The human mind is amazing. So much goes on inside our brains that we are never conscious of. One of the things that I see over and over again with my clients who are engaged with major change is avoidance. Sometimes it is intentional, but often they are unaware that it is even happening.
It may be an old tape that is playing. Or a relationship that needs to be addressed…but is way too uncomfortable to tackle. Perhaps it is “the one thing I really hate to do.” At work it may be a commitment issue with a key player. At home, maybe it is anchors that need to be cut loose. But in every case, the avoidance becomes a form of self-sabotage. After all, if you didn’t need to address it to move forward, you would be ignoring it, rather than avoiding it. There is a difference.
What are you avoiding?
This is a difficult, and often painful, question. Yet it is a critical one to hear, to answer, and to address if you are undertaking a major change. It is best heard early in the process of preparing for your change journey. Maybe it should be tackled in the near term; maybe you need to put some things in place before tackling it. But you can’t have it both ways…succeeding with your change and avoiding the tough issues will not work.

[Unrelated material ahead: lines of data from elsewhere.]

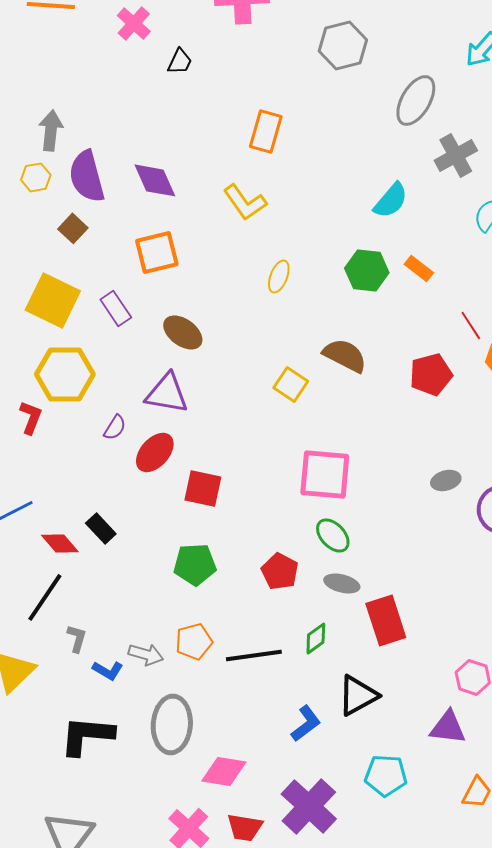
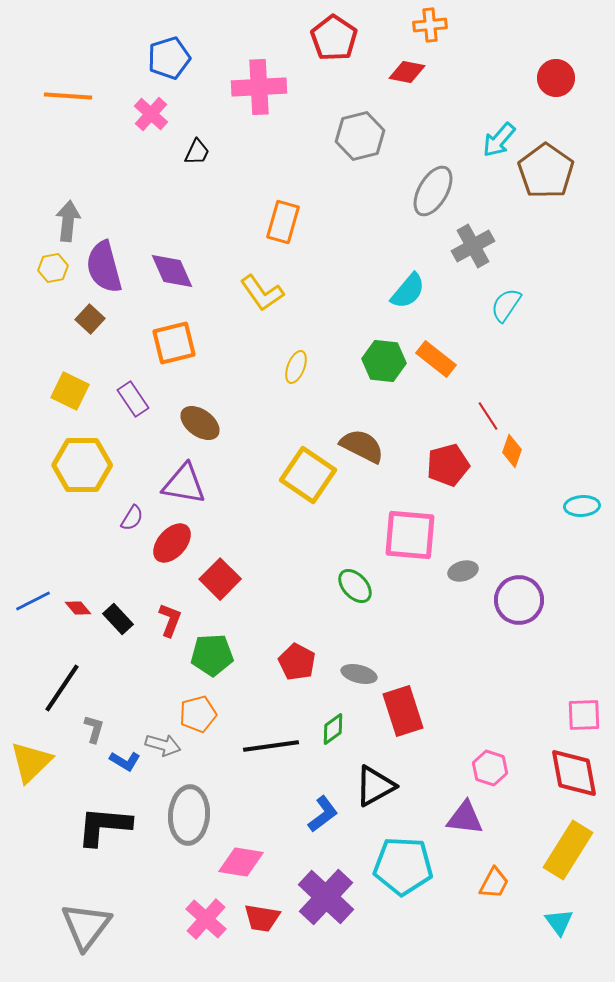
orange rectangle: (419, 268) -> (436, 359), size x1.4
yellow square: (53, 300) -> (70, 391), size x0.7
yellow square: (291, 384) -> (308, 475), size x1.6
red L-shape: (31, 417) -> (170, 620), moved
pink square: (325, 474) -> (410, 535), moved
red square: (203, 488) -> (220, 579), turned 33
green ellipse: (333, 535) -> (355, 586), moved
red diamond: (60, 543) -> (78, 608), moved, size x0.7
orange pentagon: (194, 641) -> (198, 714), moved
cyan pentagon: (386, 775) -> (403, 866), size x1.4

I am single, and on a journey to find my soulmate. Not too long ago I met someone on a social dating site. We chatted for hours over the course of a few weeks. There seemed to be a real heartfelt connection. We seemed to be aligned on a great deal in different aspects of our lives. He told me that he is out, except at work; at the time, I didn’t know the nature of his work. While I am out completely, I can understand that some workplaces may be less welcoming. We had one pizza date…I discovered that “out, except at work” was a bit broader than I had anticipated. As a Catholic priest, he is neither out at his workplace, nor his residence (with fellow priests), nor within many miles of his community where he may encounter parishioners…all places that translate for him to being “at work.” In his case, he is conscious of his avoidance; and, it is unlikely that he will find that lasting heart connection with another man that he is seeking until he addresses it.
Now what?
Being conscious of what you are avoiding is one thing; doing something about it is quite another. The more strongly you avoid it, the more likely it is important that you tackle it…and the less likely you will unless you are wholeheartedly committed to success. Are you?

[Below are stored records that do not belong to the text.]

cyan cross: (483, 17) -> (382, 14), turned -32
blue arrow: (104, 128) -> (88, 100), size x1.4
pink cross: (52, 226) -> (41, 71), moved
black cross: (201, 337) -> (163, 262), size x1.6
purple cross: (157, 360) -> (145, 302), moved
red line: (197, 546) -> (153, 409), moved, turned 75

If yes, then the next thing to do is to figure out when, and how, you are going to take this monster on. How far forward can, and should, you go with your change before addressing the issue? Are there things that you need to get in place before you do? What do you need to do to prepare yourself? What type of energy (physical, spiritual, emotional, mental) do you need to have in reserve, and how much of that energy, in order to move through this? Are there others who need to prepare as well? Who can provide guidance? Who can you call on for support? Whose counsel do you trust as you consider alternative approaches? How do you move past avoidance to address and resolve this thing?
Give yourself the time and energy to answer these questions. I often refer to my mind as a nursery, and I see a similar thing often happening for those I work with. Plant the seed. Nurture it with thoughts, questions, etc. Then, let it be. Don’t forget it, but don’t hover over it. The answers will come. For some, it is literally in their dreams. For others, it may be when journaling, while exercising, during a solitary drive, or in a coaching session.
And Do It!
When the time is right, stop avoiding. “Take it on!” “Crack the nut!” “Tackle it!” “Break through the shell!”

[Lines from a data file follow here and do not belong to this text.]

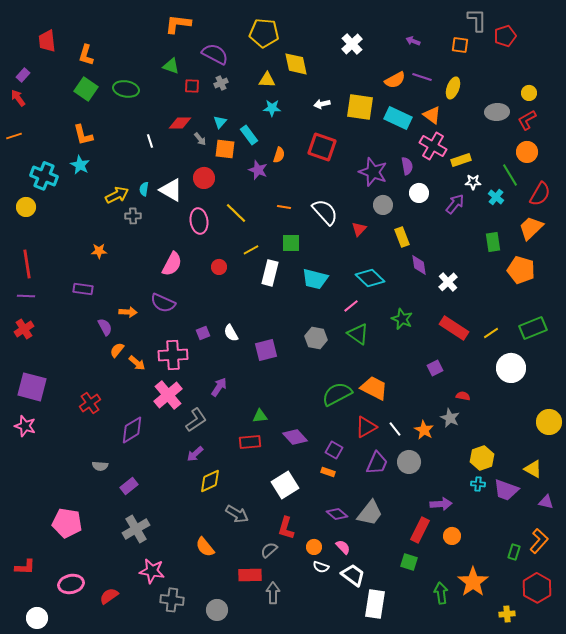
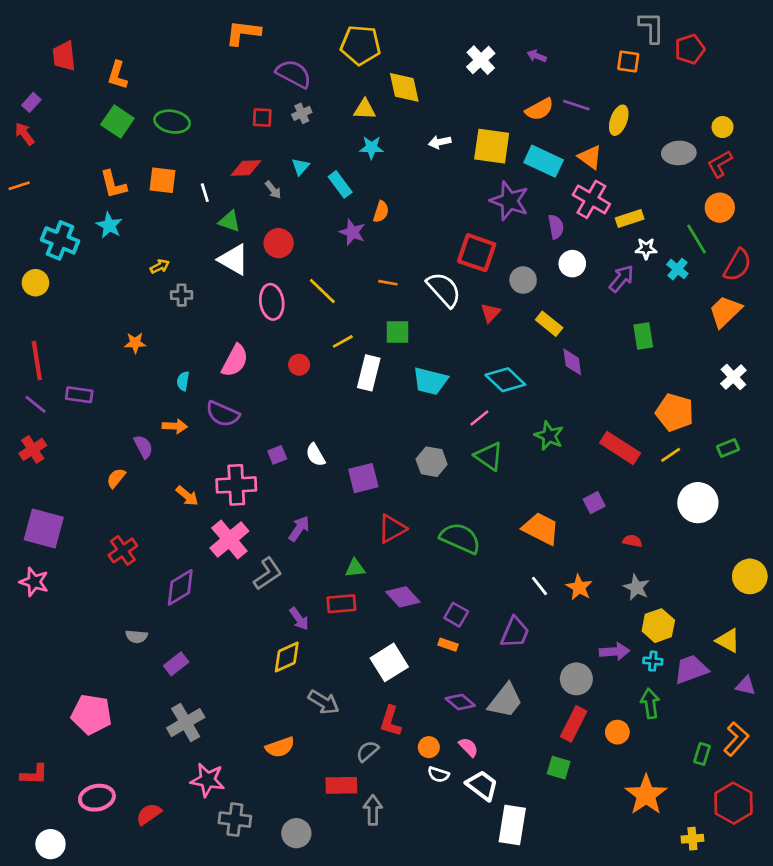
purple arrow: (413, 41) -> (537, 56), moved
green triangle: (171, 66) -> (229, 221), moved
red square: (322, 147) -> (477, 253), moved
orange square: (225, 149) -> (162, 180), moved
purple star: (373, 172) -> (509, 201), moved
cyan semicircle: (144, 189) -> (183, 381), moved
yellow arrow: (117, 195) -> (160, 266), size x0.6
yellow rectangle: (402, 237) -> (549, 324), turned -30
green rectangle: (493, 242) -> (643, 336), moved
orange pentagon: (521, 270) -> (675, 412), moved
white cross: (448, 282) -> (733, 377), moved
purple rectangle: (83, 289) -> (79, 395), moved
purple line: (26, 296) -> (35, 404), turned 36
green rectangle: (533, 328) -> (728, 448), size x0.6
orange semicircle: (117, 350) -> (116, 478), moved
orange trapezoid: (374, 388) -> (541, 529), moved
green semicircle: (337, 394) -> (460, 538), turned 52
gray star: (450, 418) -> (636, 587), moved
red triangle: (366, 427) -> (392, 529), moved
purple arrow: (195, 454) -> (299, 619), moved, turned -84
gray circle: (409, 462) -> (576, 679), moved
purple trapezoid: (506, 490) -> (691, 669), turned 140
purple arrow: (441, 504) -> (615, 652), moved
orange semicircle: (205, 547) -> (280, 747), turned -70
green arrow: (441, 593) -> (650, 703), moved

When you do, I encourage you to do so from a place of strength. There may be fear, or nervousness. There may be apprehension. There may be an urge to delay. You may want to continue to avoid. Simply put, if it is the difference between failure and success, when the time is right, do it.
As the saying goes, “The first step is the hardest.” Make sure that you are rested, that your energy stores are sufficient. Make this the priority of the day. “If I only do one thing today, this is it!” And do it!